● TASK DETAILS: Repeat the data below exactly, dropping any pictures it holds.

● AVAILABLE DATA:
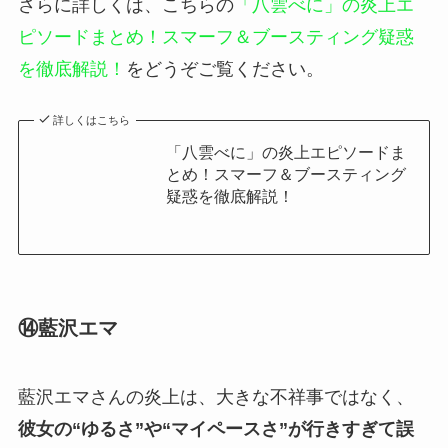
さらに詳しくは、こちらの
「八雲べに」の炎上エ
ピソードまとめ！スマーフ＆ブースティング疑惑
を徹底解説！
をどうぞご覧ください。
詳しくはこちら
「八雲べに」の炎上エピソードま
とめ！スマーフ＆ブースティング
疑惑を徹底解説！
⑭藍沢エマ
藍沢エマさんの炎上は、大きな不祥事ではなく、
彼女の“ゆるさ”や“マイペースさ”が行きすぎて誤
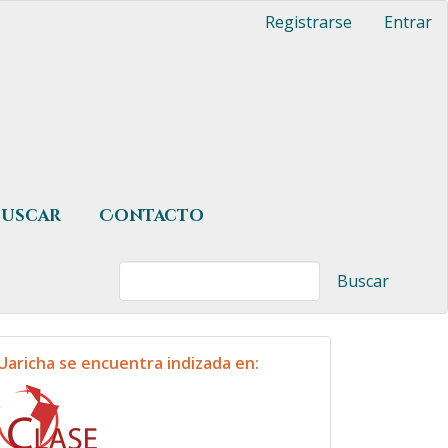
Registrarse
Entrar
Buscar
Contacto
Buscar
indexacion
Uaricha se encuentra indizada en:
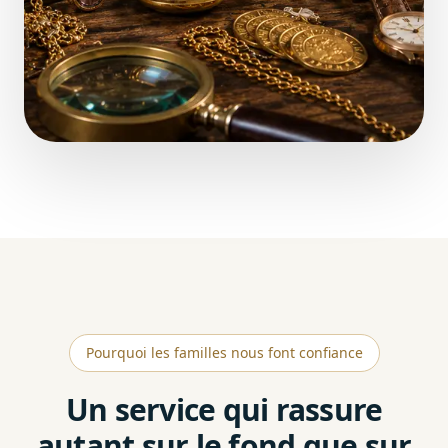
Pourquoi les familles nous font confiance
Un service qui rassure
autant sur le fond que sur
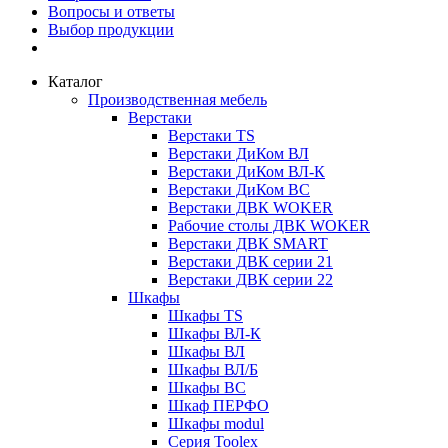
Вопросы и ответы
Выбор продукции
Каталог
Производственная мебель
Верстаки
Верстаки TS
Верстаки ДиКом ВЛ
Верстаки ДиКом ВЛ-К
Верстаки ДиКом ВС
Верстаки ДВК WOKER
Рабочие столы ДВК WOKER
Верстаки ДВК SMART
Верстаки ДВК серии 21
Верстаки ДВК серии 22
Шкафы
Шкафы TS
Шкафы ВЛ-К
Шкафы ВЛ
Шкафы ВЛ/Б
Шкафы ВС
Шкаф ПЕРФО
Шкафы modul
Серия Toolex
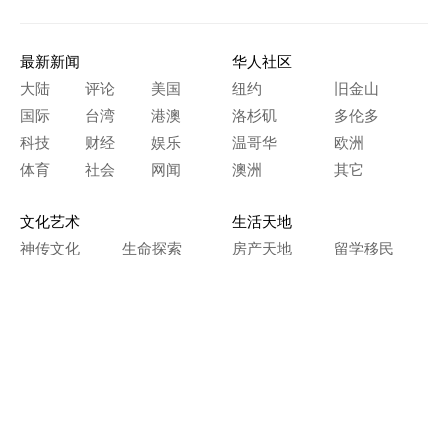
最新新闻
华人社区
大陆
评论
美国
纽约
旧金山
国际
台湾
港澳
洛杉矶
多伦多
科技
财经
娱乐
温哥华
欧洲
体育
社会
网闻
澳洲
其它
文化艺术
生活天地
神传文化
生命探索
房产天地
留学移民
人生感悟
文学世界
医疗保健
生活时尚
史海钩沉
人物春秋
纵横职场
美食天地
教育园地
典故传奇
旅游休闲
艺术长河
本网站图文内容归大纪元所有，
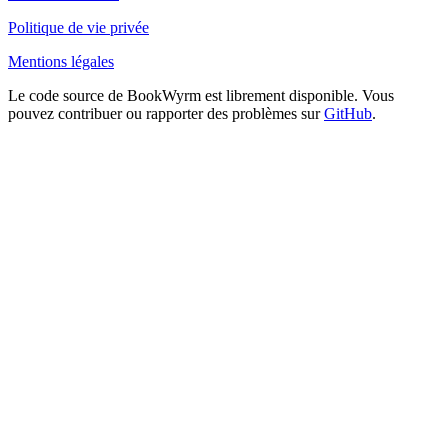
Politique de vie privée
Mentions légales
Le code source de BookWyrm est librement disponible. Vous
pouvez contribuer ou rapporter des problèmes sur
GitHub
.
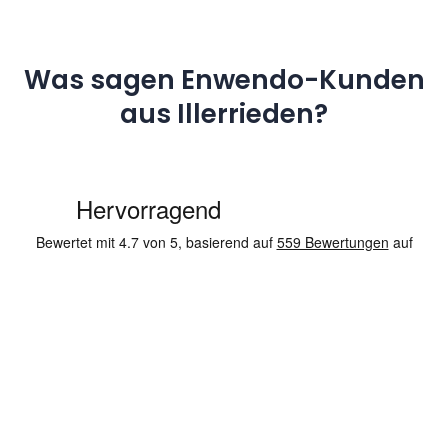
Was sagen Enwendo-Kunden
aus Illerrieden?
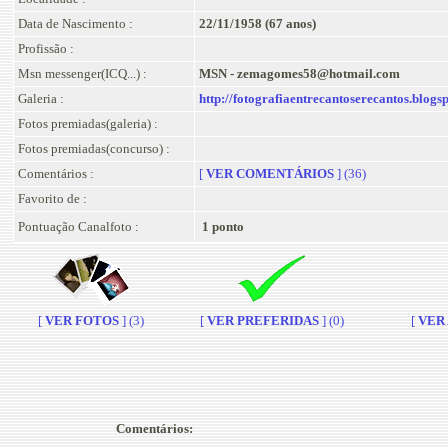
Data de Nascimento :
22/11/1958 (67 anos)
Profissão :
Msn messenger(ICQ...) :
MSN - zemagomes58@hotmail.com
Galeria :
http://fotografiaentrecantoserecantos.blogsp
Fotos premiadas(galeria) :
Fotos premiadas(concurso) :
Comentários :
[
VER COMENTÁRIOS
] (36)
Favorito de :
Pontuação Canalfoto :
1 ponto
[
VER FOTOS
] (3)
[
VER PREFERIDAS
] (0)
[
VER A
Comentários:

● EXERCISE RESPONSE:
さらに詳しくは、こちらの
「八雲べに」の炎上エ
ピソードまとめ！スマーフ＆ブースティング疑惑
を徹底解説！
をどうぞご覧ください。
詳しくはこちら
「八雲べに」の炎上エピソードま
とめ！スマーフ＆ブースティング
疑惑を徹底解説！
⑭藍沢エマ
藍沢エマさんの炎上は、大きな不祥事ではなく、
彼女の“ゆるさ”や“マイペースさ”が行きすぎて誤
Registrarse
Entrar
Buscar
Contacto
Buscar
indexacion
Uaricha se encuentra indizada en:
Pourquoi les familles nous font confiance
Un service qui rassure
autant sur le fond que sur
Вопросы и ответы
Выбор продукции
Каталог
Производственная мебель
Верстаки
Верстаки TS
Верстаки ДиКом ВЛ
Верстаки ДиКом ВЛ-К
Верстаки ДиКом ВС
Верстаки ДВК WOKER
Рабочие столы ДВК WOKER
Верстаки ДВК SMART
Верстаки ДВК серии 21
Верстаки ДВК серии 22
Шкафы
Шкафы TS
Шкафы ВЛ-К
Шкафы ВЛ
Шкафы ВЛ/Б
Шкафы ВС
Шкаф ПЕРФО
Шкафы modul
Серия Toolex
最新新闻
华人社区
大陆
评论
美国
纽约
旧金山
国际
台湾
港澳
洛杉矶
多伦多
科技
财经
娱乐
温哥华
欧洲
体育
社会
网闻
澳洲
其它
文化艺术
生活天地
神传文化
生命探索
房产天地
留学移民
人生感悟
文学世界
医疗保健
生活时尚
史海钩沉
人物春秋
纵横职场
美食天地
教育园地
典故传奇
旅游休闲
艺术长河
本网站图文内容归大纪元所有，
Politique de vie privée
Mentions légales
Le code source de BookWyrm est librement disponible. Vous
pouvez contribuer ou rapporter des problèmes sur
GitHub
.
Was sagen Enwendo-Kunden
aus Illerrieden?
Data de Nascimento :
22/11/1958 (67 anos)
Profissão :
Msn messenger(ICQ...) :
MSN - zemagomes58@hotmail.com
Galeria :
http://fotografiaentrecantoserecantos.blogsp
Fotos premiadas(galeria) :
Fotos premiadas(concurso) :
Comentários :
[
VER COMENTÁRIOS
] (36)
Favorito de :
Pontuação Canalfoto :
1 ponto
[
VER FOTOS
] (3)
[
VER PREFERIDAS
] (0)
[
VER A
Comentários:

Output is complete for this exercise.